→ **TASK PROMPT**:
Find the line containing "GRUPDART.CAT" in the entries below. Restate it and each line after it, word for word, up to and including the line containing "penggunaan FTTh".

● ● ●

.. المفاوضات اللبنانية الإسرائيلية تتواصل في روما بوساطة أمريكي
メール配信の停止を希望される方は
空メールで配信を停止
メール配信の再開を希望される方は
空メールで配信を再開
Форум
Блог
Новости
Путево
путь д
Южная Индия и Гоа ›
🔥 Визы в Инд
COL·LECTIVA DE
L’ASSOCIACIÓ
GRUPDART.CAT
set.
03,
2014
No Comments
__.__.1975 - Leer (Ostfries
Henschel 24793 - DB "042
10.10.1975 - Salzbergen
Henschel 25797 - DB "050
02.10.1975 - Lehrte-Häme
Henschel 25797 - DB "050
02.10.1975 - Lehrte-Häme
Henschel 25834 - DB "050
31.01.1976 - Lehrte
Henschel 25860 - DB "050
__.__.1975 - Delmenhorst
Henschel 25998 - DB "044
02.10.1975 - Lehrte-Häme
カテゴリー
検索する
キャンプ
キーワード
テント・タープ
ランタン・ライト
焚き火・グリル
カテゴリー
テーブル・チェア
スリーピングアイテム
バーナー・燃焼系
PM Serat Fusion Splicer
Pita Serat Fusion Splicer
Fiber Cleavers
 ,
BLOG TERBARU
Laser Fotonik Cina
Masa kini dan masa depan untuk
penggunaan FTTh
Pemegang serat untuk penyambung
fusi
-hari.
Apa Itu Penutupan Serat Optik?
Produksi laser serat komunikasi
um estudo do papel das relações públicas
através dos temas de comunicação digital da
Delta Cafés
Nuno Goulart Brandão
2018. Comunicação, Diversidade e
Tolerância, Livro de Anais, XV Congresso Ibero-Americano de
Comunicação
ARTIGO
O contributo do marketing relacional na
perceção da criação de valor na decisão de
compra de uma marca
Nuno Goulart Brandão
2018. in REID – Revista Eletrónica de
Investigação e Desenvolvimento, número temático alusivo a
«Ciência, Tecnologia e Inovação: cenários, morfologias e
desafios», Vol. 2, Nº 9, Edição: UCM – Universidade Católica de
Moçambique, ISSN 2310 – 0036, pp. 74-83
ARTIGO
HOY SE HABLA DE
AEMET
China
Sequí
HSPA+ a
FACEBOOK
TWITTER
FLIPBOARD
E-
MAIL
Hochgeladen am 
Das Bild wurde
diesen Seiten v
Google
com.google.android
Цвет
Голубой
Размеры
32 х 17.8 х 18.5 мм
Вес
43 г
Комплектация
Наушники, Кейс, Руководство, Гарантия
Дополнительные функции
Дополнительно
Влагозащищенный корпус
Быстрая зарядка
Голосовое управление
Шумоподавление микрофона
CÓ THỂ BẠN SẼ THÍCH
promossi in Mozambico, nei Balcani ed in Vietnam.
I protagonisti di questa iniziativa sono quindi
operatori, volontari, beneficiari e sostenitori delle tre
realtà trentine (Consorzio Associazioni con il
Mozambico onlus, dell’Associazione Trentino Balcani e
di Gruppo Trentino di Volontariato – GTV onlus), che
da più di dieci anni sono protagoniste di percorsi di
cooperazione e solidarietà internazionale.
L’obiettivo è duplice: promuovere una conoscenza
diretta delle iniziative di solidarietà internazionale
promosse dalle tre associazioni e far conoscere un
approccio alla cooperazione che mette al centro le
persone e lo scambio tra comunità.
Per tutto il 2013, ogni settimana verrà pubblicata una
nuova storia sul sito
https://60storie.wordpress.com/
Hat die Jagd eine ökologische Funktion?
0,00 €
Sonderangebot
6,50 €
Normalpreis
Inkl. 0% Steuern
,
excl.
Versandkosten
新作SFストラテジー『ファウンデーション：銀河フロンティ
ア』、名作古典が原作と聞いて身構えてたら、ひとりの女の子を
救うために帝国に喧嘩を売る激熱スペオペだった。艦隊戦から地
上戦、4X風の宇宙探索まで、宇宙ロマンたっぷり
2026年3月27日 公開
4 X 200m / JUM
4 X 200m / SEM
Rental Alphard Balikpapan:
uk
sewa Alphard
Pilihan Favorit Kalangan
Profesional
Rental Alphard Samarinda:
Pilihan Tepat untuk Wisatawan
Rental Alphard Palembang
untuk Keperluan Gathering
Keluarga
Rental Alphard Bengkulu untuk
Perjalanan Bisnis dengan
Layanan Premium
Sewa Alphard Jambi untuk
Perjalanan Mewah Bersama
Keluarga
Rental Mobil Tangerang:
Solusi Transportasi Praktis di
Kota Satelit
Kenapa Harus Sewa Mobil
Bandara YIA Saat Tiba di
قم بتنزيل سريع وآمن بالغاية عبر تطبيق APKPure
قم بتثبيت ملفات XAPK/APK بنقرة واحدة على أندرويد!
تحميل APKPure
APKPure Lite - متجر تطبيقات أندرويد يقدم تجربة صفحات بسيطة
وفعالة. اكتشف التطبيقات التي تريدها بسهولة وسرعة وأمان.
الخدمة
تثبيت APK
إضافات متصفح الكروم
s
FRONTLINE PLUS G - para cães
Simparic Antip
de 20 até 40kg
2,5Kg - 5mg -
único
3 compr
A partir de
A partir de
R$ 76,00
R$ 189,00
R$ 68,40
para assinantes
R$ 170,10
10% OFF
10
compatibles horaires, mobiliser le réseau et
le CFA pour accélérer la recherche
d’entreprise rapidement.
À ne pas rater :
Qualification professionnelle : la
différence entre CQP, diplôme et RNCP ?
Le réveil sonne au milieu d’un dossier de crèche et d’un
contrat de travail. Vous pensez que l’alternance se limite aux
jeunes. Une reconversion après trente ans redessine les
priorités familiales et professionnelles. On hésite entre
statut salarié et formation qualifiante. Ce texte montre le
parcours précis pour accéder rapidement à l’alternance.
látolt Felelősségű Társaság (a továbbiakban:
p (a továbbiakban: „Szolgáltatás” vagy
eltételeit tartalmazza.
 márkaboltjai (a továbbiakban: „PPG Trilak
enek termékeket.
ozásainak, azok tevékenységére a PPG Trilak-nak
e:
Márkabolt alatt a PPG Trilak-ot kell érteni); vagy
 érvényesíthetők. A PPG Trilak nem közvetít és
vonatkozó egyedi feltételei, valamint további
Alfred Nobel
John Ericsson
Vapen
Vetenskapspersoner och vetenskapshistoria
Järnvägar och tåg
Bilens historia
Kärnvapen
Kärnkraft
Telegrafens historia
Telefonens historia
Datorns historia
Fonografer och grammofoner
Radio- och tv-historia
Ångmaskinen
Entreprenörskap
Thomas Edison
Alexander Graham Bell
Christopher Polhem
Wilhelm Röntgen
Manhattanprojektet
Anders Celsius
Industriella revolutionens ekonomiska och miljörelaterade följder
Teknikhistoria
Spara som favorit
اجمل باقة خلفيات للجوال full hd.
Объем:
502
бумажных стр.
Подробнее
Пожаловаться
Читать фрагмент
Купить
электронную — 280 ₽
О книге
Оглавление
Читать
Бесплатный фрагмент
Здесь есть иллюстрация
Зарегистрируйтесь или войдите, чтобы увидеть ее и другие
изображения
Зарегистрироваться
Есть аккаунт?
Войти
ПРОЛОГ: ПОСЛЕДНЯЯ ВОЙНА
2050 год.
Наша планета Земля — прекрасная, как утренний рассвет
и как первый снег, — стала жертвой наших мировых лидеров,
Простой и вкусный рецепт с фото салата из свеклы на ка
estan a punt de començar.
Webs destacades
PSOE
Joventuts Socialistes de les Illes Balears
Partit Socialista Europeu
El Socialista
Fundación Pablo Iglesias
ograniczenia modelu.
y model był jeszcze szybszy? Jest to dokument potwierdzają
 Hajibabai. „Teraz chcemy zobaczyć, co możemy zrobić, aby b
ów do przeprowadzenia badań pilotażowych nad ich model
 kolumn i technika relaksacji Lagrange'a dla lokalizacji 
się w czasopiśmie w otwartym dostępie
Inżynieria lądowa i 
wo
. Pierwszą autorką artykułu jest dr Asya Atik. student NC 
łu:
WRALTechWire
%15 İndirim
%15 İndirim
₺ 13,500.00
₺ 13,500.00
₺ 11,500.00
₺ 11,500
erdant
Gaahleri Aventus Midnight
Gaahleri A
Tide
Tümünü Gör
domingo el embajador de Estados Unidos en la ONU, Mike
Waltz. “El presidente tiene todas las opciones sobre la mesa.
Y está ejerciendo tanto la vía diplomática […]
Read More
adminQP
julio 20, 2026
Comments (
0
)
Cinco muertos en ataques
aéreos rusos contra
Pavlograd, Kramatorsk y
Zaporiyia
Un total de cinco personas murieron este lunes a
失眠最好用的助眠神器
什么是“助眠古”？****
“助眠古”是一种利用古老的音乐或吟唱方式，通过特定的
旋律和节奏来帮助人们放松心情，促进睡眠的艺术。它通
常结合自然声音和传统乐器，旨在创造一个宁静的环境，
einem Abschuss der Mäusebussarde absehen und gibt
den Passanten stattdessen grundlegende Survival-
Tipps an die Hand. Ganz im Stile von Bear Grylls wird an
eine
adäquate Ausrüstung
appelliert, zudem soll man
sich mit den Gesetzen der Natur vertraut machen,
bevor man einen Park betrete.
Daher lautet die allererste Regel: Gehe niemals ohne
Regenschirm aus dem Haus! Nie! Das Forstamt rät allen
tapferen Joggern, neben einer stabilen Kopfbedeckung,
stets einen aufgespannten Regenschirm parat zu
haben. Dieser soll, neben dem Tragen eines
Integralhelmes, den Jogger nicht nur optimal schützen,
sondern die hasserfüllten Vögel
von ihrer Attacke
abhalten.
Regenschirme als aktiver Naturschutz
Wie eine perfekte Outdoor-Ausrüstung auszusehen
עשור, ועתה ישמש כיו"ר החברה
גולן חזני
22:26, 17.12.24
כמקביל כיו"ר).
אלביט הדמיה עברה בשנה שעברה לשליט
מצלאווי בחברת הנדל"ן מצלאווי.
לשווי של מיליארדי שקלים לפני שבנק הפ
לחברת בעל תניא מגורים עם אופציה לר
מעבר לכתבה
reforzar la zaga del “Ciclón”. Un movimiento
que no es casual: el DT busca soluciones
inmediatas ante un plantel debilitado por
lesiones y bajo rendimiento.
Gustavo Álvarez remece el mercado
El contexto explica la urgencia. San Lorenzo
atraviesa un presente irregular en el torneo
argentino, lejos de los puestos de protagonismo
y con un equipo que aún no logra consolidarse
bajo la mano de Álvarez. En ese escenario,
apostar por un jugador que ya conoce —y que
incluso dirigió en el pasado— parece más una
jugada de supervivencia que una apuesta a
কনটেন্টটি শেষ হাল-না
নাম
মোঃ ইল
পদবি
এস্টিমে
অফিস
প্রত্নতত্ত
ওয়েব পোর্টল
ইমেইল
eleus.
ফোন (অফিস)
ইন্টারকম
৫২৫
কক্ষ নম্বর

● ● ●

→ **RESPONSE BOX**:
GRUPDART.CAT
set.
03,
2014
No Comments
__.__.1975 - Leer (Ostfries
Henschel 24793 - DB "042
10.10.1975 - Salzbergen
Henschel 25797 - DB "050
02.10.1975 - Lehrte-Häme
Henschel 25797 - DB "050
02.10.1975 - Lehrte-Häme
Henschel 25834 - DB "050
31.01.1976 - Lehrte
Henschel 25860 - DB "050
__.__.1975 - Delmenhorst
Henschel 25998 - DB "044
02.10.1975 - Lehrte-Häme
カテゴリー
検索する
キャンプ
キーワード
テント・タープ
ランタン・ライト
焚き火・グリル
カテゴリー
テーブル・チェア
スリーピングアイテム
バーナー・燃焼系
PM Serat Fusion Splicer
Pita Serat Fusion Splicer
Fiber Cleavers
 ,
BLOG TERBARU
Laser Fotonik Cina
Masa kini dan masa depan untuk
penggunaan FTTh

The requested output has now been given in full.